Amateur MySQL Optimizations
MySQL is not my strongest card. And rightly so. It is its own profession. People who are experts at MySQL are paid to be experts at MySQL. Everybody else just has to be somewhat familiar with the basic functions. However, sometimes these experts are nowhere to be found and you're left alone to design your own schema and perform your own optimizations. These are my experiences doing just that.
MySQL is not my strongest card. And rightly so. It is its own profession. People who are experts at MySQL are paid to be experts at MySQL. Everybody else just has to be somewhat familiar with the basic functions. However, sometimes these experts are nowhere to be found and you’re left alone to design your own schema and perform your own optimizations. These are my experiences doing just that.
I’m involved in developing an application that collects click metrics on a large website that serves millions of pages a day. Each metric is made up of a series of datapoints that are collected each hour from an internal system that published the data. For each metric logged in the system, a row in a MySQL table is inserted each hour representing that metric’s value at that time (a datapoint). If there are 2000 metrics, then over the course of a day there are 48,000 rows inserted. Two aspects of the application that posed specific challenges were hourly data and quick queries. Other applications exist at this website that perform metric collection, hourly data is part of what sets this application apart so it is critical that every row be maintained. In addition, our customers do not want to queue up and wait hours or days for their queries to run; the data needs to be instantly accessible. With these problems in mind, here are a few experiments I ran to optimize query performance on a large table.
Primary Keys
Our table, “collectedData”, has these columns: time (accurate to the hour), datapointId, locale (this is a global website), and result (whatever value the metric was for that hour, in that locale). The part of our application that calculates these values has to sift through terabytes of data and so to come to a result in a reasonable amount of time we devised an distributed computing model (similar to a map-reduce) and programmed each node in our network to insert its value into our table. This insert, however, only represent part of the data; the combined values of all nodes is the true value for that datapoint. If another node has already calculated its result and inserted it into the table we do not want to overwrite that. Enter stage left, the primary key:
ADD PRIMARY KEY(`datapointId`,`locale`,`time`);
Each insert is written like so:
INSERT INTO collectedData (`datapointId`, `locale`, `time`, `result`) VALUES ('abc123', 1, 2014-2-2 12:00:00, 2345.00) ON DUPLICATE KEY UPDATE result=result+VALUES(result)

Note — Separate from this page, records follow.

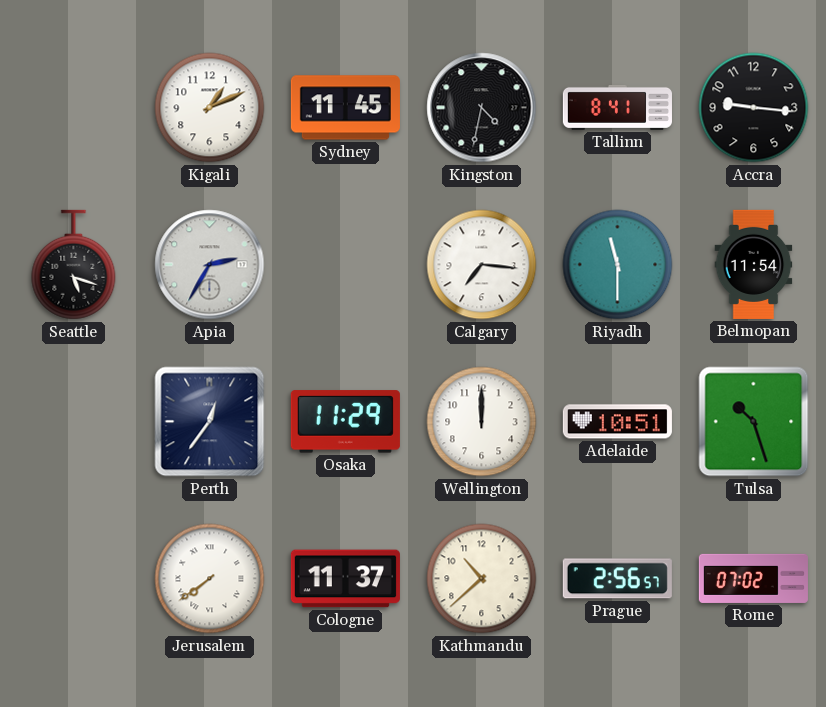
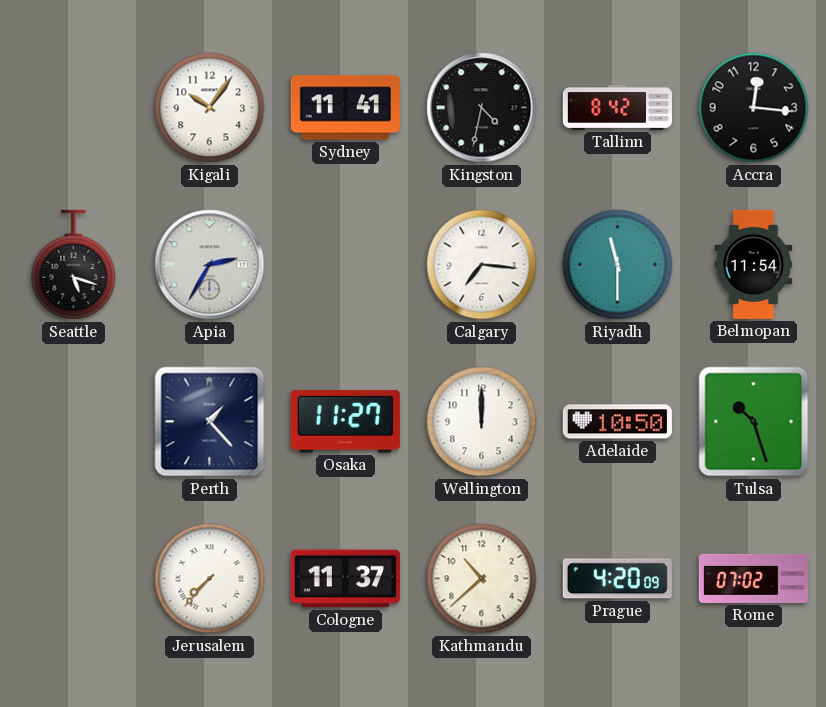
Kigali: 1:11 -> 10:06
Sydney: 11:45 -> 11:41
Tallinn: 8:41 -> 8:42
Accra: 9:16 -> 12:16
Perth: 12:36 -> 1:23
Osaka: 11:29 -> 11:27
Adelaide: 10:51 -> 10:50
Jerusalem: 7:39 -> 7:37
Prague: 2:56 -> 4:20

This ensures that node1 adds its value to the value that node2 already inserted. The primary key not only ensures that our nodes reach one definitive value for the hour, but it also greatly speeds of our queries. In the prototype of our application, the datapointId, locale, and time were concatenated into a string that was the only primary key in our table. It performed the same service or summing the results of our nodes but made queries slow. Querying for a specific datapoint meant using this column and a LIKE operator:
SELECT * FROM collectedData WHERE id LIKE '%abc123-%'
With our primary key, we can query the table like so:
SELECT * FROM collectedData WHERE datapointId = 'abc123'
Querying collectedData, with 680,000 rows, using the first method took .217 milliseconds. Compare that with the second method that took .020 milliseconds. Over 90% decrease in querying time.
Partitioning
Since we expected our tables to grow to tens of millions of rows before we can start archiving, we also applied partitioning to collectedData. MySQL supports many types of partitioning and the key to determining which type of partitioning is to look at how you plan to query the table. For our needs, we found that we query collectedData by datapointId more so than anything other field. This makes sense as our customers care about their datapoints but not so much about all datapoints. Since datapointId
is part of the primary key, we added key partitioning to collectedData using datapointId.
ALTER TABLE collectedData
PARTITION BY KEY(datapointId)
PARTITIONS 10;
After loading 7 million rows into our test database, however, the partitioned collectedData showed no performance gains of the non-partitioned collectedData. After examining the partitions I found that each had about 700,000 rows or about one tenth of the total table. Perhaps the performance benefits of partitioning isn’t realized until the table has closer to 100,000,000 rows or more. Considering that we expect to get somewhere around 17,000,000 rows inserted per year we might not see the benefits of partitioning for quite some time.
Conclusions
collectedData is generally going to be used with aggregate functions like sum. A typical query would look like this:
SELECT SUM(result), YEAR(time), WEEK(time) AS result FROM collectedData WHERE datapointId = 'abc123' GROUP BY YEAR(time), WEEK(time);
Our where clause is always going to contain the datapointId and maybe would contain greater than or less than some date. Considering this and the fact that our table only has 4 fields, it makes sense to use a primary key that combines all the fields. Our query times were not improved with partitioning and since it is uncertain if partitioning would slow inserts/updates it is probably better to not use it.